HCP analysis is particularly relevant to the development of biosimilar drugs. Since differences in the HCP content of biosimilar and reference listed drug (RLD) may change the immunogenicity profile and hinder their designation as “interchangeable products,” the FDA may be interested in evaluation of HCP and comparisons between originator HCP and biosimilar HCP content, to improve and expedite the development of fully interchangeable products.

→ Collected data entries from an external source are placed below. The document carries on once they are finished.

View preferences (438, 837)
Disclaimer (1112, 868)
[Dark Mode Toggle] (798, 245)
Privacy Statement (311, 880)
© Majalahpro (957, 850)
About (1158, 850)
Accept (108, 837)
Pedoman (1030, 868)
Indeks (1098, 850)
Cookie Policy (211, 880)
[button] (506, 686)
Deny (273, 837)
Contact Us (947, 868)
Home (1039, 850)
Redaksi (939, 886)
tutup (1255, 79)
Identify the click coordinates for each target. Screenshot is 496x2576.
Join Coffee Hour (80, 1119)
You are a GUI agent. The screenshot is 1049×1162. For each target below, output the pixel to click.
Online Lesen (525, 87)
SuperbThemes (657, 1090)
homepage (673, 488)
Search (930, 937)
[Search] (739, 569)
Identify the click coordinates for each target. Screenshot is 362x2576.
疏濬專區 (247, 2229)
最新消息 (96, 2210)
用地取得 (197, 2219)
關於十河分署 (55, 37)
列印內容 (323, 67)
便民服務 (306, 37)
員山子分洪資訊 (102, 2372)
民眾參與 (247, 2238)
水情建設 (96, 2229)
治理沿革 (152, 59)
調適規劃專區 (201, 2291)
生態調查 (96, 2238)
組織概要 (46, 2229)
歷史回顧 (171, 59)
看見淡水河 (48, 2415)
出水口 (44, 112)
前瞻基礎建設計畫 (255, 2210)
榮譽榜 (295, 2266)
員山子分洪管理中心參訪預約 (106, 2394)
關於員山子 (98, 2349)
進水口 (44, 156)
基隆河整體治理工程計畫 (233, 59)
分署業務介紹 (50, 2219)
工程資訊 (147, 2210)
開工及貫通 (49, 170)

The FDA is currently exploring whether it is possible to predict differences in immunogenicity using in silico and in vitro methodologies. As is stated by the FDA, “improving the efficiency of biosimilar development also includes... comparative immunogenicity assessment using in silico and in vitro methodologies” (80). Improving predictions of immunogenicity could improve the efficiency of biosimilar development, “and streamline the clinical data needed to support no clinically meaningful differences in immunogenicity between a proposed biosimilar product and the reference product” (80). More accurate immunogenicity estimates for PRPIs such as HCPs in biosimilar products may also reduce the duration of any clinical studies that may be required for a drug product (79).

It is widely believed that the amount and type of HCPs found in a therapeutic product can be shaped by the downstream purification process (81,82,83). It may be difficult for biosimilar developers to assure HCP comparability to an RLD due to differences in cell culture conditions. This is the case even in the likely scenario where the same host cell is used for manufacture, as HCP mixtures can be complex. Some components of a biosimilar’s HCP profile may be found in the RLD, but significant differences in amount and type of HCPs can exist, as demonstrated in a direct comparison of an RLD with a biosimilar candidate (84). Thus, both qualitative and quantitative differences between RLD and biosimilar HCP profiles should be assessed for biosimilar development and interchangeability of products.

Currently, there have been few studies comparing host cell protein immunogenicity as predicted in silico with clinical or pre-clinical studies of immunogenicity. It will be important to perform validating studies of in silico immunogenicity risk assessment to improve existing methods. Furthermore, combinations of in silico and in vitro studies are now being included in abbreviated new drug applications (not requiring clinical studies) for the office of generic drugs at the FDA (85). Similar approaches might be feasible regarding biosimilar biologic products once alternative methods like ISPRI-HCP are developed and validated. In any case, the evaluation of HCPs and PRPIs for potential immunogenicity is an important means of reducing the potential for problems related to drug safety and efficacy and should be an important component of the drug development pathway for all cell-culture derived products in the future.